**Task prompt**
Copy out each line of the listing that has the word "thumbnail" in it.

----

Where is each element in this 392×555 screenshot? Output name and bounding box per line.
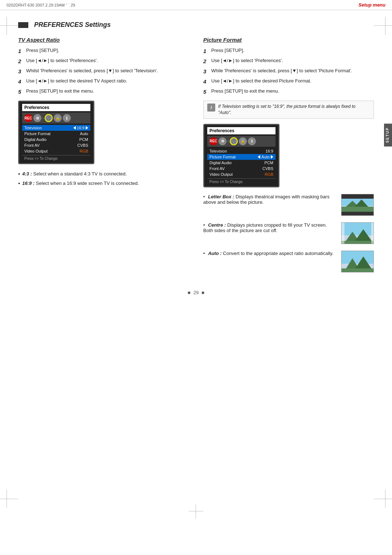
letterbox-text: Letter Box : Displays theatrical images … bbox=[203, 194, 338, 205]
auto-text: Auto : Convert to the appropriate aspect… bbox=[203, 251, 338, 256]
rec-icon: REC bbox=[24, 114, 32, 122]
icon3: 🎵 bbox=[45, 114, 53, 122]
left-section-title: TV Aspect Ratio bbox=[18, 37, 189, 43]
bullet-auto: Auto : Convert to the appropriate aspect… bbox=[203, 251, 374, 272]
right-step-1: 1 Press [SETUP]. bbox=[203, 47, 374, 55]
right-step-2-text: Use [◄/►] to select 'Preferences'. bbox=[211, 57, 283, 64]
corner-line-bl-h bbox=[0, 499, 18, 499]
corner-line-bl-v bbox=[7, 490, 7, 508]
svg-rect-18 bbox=[342, 268, 374, 272]
svg-rect-12 bbox=[342, 223, 344, 244]
right-section-title: Picture Format bbox=[203, 37, 374, 43]
right-step-1-text: Press [SETUP]. bbox=[211, 47, 244, 54]
right-row-1: Television 16:9 bbox=[207, 148, 275, 154]
two-column-layout: TV Aspect Ratio 1 Press [SETUP]. 2 Use [… bbox=[18, 37, 374, 279]
right-step-3: 3 While 'Preferences' is selected, press… bbox=[203, 68, 374, 75]
side-tab: SETUP bbox=[384, 123, 392, 146]
left-row-2: Picture Format Auto bbox=[22, 131, 90, 137]
left-screen-footer: Press <> To Change. bbox=[22, 155, 90, 161]
page-title: PREFERENCES Settings bbox=[34, 21, 111, 29]
note-text: If Television setting is set to "16:9", … bbox=[218, 104, 370, 116]
corner-line-br-v bbox=[385, 490, 385, 508]
centre-text: Centre : Displays pictures cropped to fi… bbox=[203, 222, 338, 233]
icon4-r: 🔒 bbox=[239, 137, 247, 145]
left-column: TV Aspect Ratio 1 Press [SETUP]. 2 Use [… bbox=[18, 37, 189, 279]
left-step-1-text: Press [SETUP]. bbox=[26, 47, 59, 54]
left-step-5: 5 Press [SETUP] to exit the menu. bbox=[18, 88, 189, 96]
right-step-4-text: Use [◄/►] to select the desired Picture … bbox=[211, 78, 311, 84]
centre-thumbnail bbox=[341, 222, 374, 244]
right-screen-mockup: Preferences REC ⚙ › 🎵 🔒 ℹ Television 16:… bbox=[203, 124, 279, 187]
left-step-5-text: Press [SETUP] to exit the menu. bbox=[26, 88, 94, 94]
right-screen-title: Preferences bbox=[207, 127, 275, 134]
right-step-3-text: While 'Preferences' is selected, press [… bbox=[211, 68, 352, 74]
left-step-1: 1 Press [SETUP]. bbox=[18, 47, 189, 55]
letterbox-thumbnail bbox=[341, 194, 374, 216]
svg-rect-6 bbox=[342, 207, 374, 212]
rec-icon-r: REC bbox=[209, 137, 217, 145]
left-bullet-2: 16:9 : Select when a 16:9 wide screen TV… bbox=[18, 180, 189, 187]
left-row-3: Digital Audio PCM bbox=[22, 137, 90, 142]
right-column: Picture Format 1 Press [SETUP]. 2 Use [◄… bbox=[203, 37, 374, 279]
right-row-2: Picture Format Auto bbox=[207, 154, 275, 160]
header: 0202DRHT-630 2007.2.29:19AM ˘ ` 29 Setup… bbox=[0, 0, 392, 10]
left-step-2: 2 Use [◄/►] to select 'Preferences'. bbox=[18, 57, 189, 65]
left-step-2-text: Use [◄/►] to select 'Preferences'. bbox=[26, 57, 98, 64]
note-icon: i bbox=[207, 104, 215, 112]
right-step-2: 2 Use [◄/►] to select 'Preferences'. bbox=[203, 57, 374, 65]
icon3-r: 🎵 bbox=[230, 137, 238, 145]
left-step-3: 3 Whilst 'Preferences' is selected, pres… bbox=[18, 68, 189, 75]
left-row-5: Video Output RGB bbox=[22, 148, 90, 154]
bullet-centre: Centre : Displays pictures cropped to fi… bbox=[203, 222, 374, 244]
right-row-4: Front AV CVBS bbox=[207, 166, 275, 171]
left-icon-row: REC ⚙ › 🎵 🔒 ℹ bbox=[22, 113, 90, 123]
icon4: 🔒 bbox=[54, 114, 62, 122]
right-bullets: Letter Box : Displays theatrical images … bbox=[203, 194, 374, 272]
left-bullets: 4:3 : Select when a standard 4:3 TV is c… bbox=[18, 171, 189, 187]
left-step-4-text: Use [◄/►] to select the desired TV Aspec… bbox=[26, 78, 127, 84]
corner-line-br-h bbox=[374, 499, 392, 499]
page-number: 29 bbox=[193, 290, 199, 295]
left-arrow-icon bbox=[73, 126, 76, 130]
icon5-r: ℹ bbox=[248, 137, 256, 145]
page-number-area: ■ 29 ■ bbox=[18, 290, 374, 295]
right-step-5-text: Press [SETUP] to exit the menu. bbox=[211, 88, 279, 94]
icon2-r: ⚙ bbox=[219, 137, 226, 145]
svg-rect-13 bbox=[371, 223, 374, 244]
left-step-4: 4 Use [◄/►] to select the desired TV Asp… bbox=[18, 78, 189, 85]
left-row-1: Television 16:9 bbox=[22, 125, 90, 131]
svg-rect-15 bbox=[342, 251, 374, 264]
header-right: Setup menu bbox=[359, 2, 385, 8]
right-arrow-icon bbox=[86, 126, 88, 130]
right-step-4: 4 Use [◄/►] to select the desired Pictur… bbox=[203, 78, 374, 85]
right-step-5: 5 Press [SETUP] to exit the menu. bbox=[203, 88, 374, 96]
left-steps-list: 1 Press [SETUP]. 2 Use [◄/►] to select '… bbox=[18, 47, 189, 96]
svg-rect-11 bbox=[342, 241, 374, 244]
left-bullet-1: 4:3 : Select when a standard 4:3 TV is c… bbox=[18, 171, 189, 177]
bottom-center-v bbox=[196, 504, 196, 519]
right-icon-row: REC ⚙ › 🎵 🔒 ℹ bbox=[207, 136, 275, 147]
left-screen-mockup: Preferences REC ⚙ › 🎵 🔒 ℹ Television 16:… bbox=[18, 101, 94, 164]
title-bar-decoration bbox=[18, 22, 28, 28]
icon2: ⚙ bbox=[33, 114, 41, 122]
left-screen-title: Preferences bbox=[22, 104, 90, 111]
right-arrow-icon-r bbox=[271, 155, 273, 159]
right-row-5: Video Output RGB bbox=[207, 171, 275, 177]
right-row-3: Digital Audio PCM bbox=[207, 160, 275, 166]
right-steps-list: 1 Press [SETUP]. 2 Use [◄/►] to select '… bbox=[203, 47, 374, 96]
right-screen-footer: Press <> To Change. bbox=[207, 178, 275, 184]
left-arrow-icon-r bbox=[258, 155, 260, 159]
section-title: PREFERENCES Settings bbox=[18, 21, 374, 29]
svg-rect-1 bbox=[342, 194, 374, 199]
bottom-center-h bbox=[189, 511, 203, 511]
main-content: PREFERENCES Settings TV Aspect Ratio 1 P… bbox=[0, 10, 392, 306]
bullet-letterbox: Letter Box : Displays theatrical images … bbox=[203, 194, 374, 216]
auto-thumbnail bbox=[341, 251, 374, 272]
header-left: 0202DRHT-630 2007.2.29:19AM ˘ ` 29 bbox=[7, 3, 75, 7]
icon5: ℹ bbox=[63, 114, 71, 122]
left-row-4: Front AV CVBS bbox=[22, 142, 90, 148]
note-box: i If Television setting is set to "16:9"… bbox=[203, 101, 374, 119]
left-step-3-text: Whilst 'Preferences' is selected, press … bbox=[26, 68, 158, 74]
svg-rect-2 bbox=[342, 212, 374, 216]
svg-rect-8 bbox=[342, 223, 374, 235]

----

**Answer section**
centre-thumbnail bbox=[341, 222, 374, 244]
letterbox-thumbnail bbox=[341, 194, 374, 216]
auto-thumbnail bbox=[341, 251, 374, 272]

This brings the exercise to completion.